Noise hurts. Why?

Science explores why the noise of nails on a chalkboard is so awful:

As they will report next week at the Acoustical Society of America conference in San Diego, California, [Michael Oehler of the Macromedia University for Media and Communication in Cologne, Germany, and Christoph Reuter of the University of Vienna] found that a listener’s skin conductivity changed significantly when the person heard a sound he or she later reported as unpleasant, showing that disturbing sounds do cause a measurable physical reaction. More surprisingly, they found that the frequencies responsible for making a sound unpleasant were commonly found in human speech, which ranges from 150 to 7000 hertz (Hz). The offending frequencies were in the range of 2000 to 4000 Hz. Removing those made the sounds much easier to listen to. Deleting the tonal parts of the sound entirely also made listeners perceive the sound as more pleasant, whereas removing other frequencies or the noisy, scraping parts of the sound made little difference.

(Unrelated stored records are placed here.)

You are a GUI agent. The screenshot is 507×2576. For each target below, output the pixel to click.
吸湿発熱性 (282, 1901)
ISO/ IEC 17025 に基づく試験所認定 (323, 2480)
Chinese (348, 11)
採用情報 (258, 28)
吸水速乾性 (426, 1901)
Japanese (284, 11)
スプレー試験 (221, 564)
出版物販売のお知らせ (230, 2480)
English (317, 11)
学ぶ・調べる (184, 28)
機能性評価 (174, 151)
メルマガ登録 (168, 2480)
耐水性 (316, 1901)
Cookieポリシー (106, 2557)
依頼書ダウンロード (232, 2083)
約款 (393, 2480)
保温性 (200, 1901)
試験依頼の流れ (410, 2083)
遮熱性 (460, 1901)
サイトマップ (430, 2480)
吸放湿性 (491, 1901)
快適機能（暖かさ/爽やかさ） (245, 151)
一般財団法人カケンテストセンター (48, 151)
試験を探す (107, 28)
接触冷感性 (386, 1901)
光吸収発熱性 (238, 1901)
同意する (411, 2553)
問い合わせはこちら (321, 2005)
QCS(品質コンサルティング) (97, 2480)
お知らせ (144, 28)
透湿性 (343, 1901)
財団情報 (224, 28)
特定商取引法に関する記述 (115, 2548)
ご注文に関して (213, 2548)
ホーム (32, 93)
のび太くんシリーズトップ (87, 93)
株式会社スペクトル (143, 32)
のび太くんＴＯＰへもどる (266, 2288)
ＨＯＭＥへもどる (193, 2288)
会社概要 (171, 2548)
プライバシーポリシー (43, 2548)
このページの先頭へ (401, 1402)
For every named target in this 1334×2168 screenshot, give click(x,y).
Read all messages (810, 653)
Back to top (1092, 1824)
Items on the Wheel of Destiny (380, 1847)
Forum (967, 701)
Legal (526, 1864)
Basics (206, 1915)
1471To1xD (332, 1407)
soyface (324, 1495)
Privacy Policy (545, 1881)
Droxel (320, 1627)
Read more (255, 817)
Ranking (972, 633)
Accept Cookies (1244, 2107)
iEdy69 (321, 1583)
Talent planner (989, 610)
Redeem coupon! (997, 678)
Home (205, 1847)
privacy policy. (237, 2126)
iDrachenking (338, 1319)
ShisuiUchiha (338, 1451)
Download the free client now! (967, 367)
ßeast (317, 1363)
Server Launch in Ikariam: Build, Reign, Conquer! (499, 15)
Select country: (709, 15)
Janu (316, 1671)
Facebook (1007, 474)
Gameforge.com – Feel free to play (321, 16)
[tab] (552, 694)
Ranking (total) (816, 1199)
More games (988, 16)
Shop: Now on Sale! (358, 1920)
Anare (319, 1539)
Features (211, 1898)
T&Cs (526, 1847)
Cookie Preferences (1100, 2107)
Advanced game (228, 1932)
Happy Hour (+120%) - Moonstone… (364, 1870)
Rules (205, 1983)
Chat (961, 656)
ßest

The ratings also changed depending on what the listeners thought the sounds were. If they thought a sound came from a musical composition, they rated it as less unpleasant than if they knew it actually was fingernails on a chalkboard. But their skin conductivity changed consistently even when they thought the chalkboard sound was from music and rated it as less unpleasant.

The researchers suspect that the shape of the human ear canal may be to blame for the pain. Previous studies have shown that the ear canal amplifies certain frequencies, including those in the range of 2000 to 4000 Hz.

It’s an amplification problem… and a sounds-like-speech problem.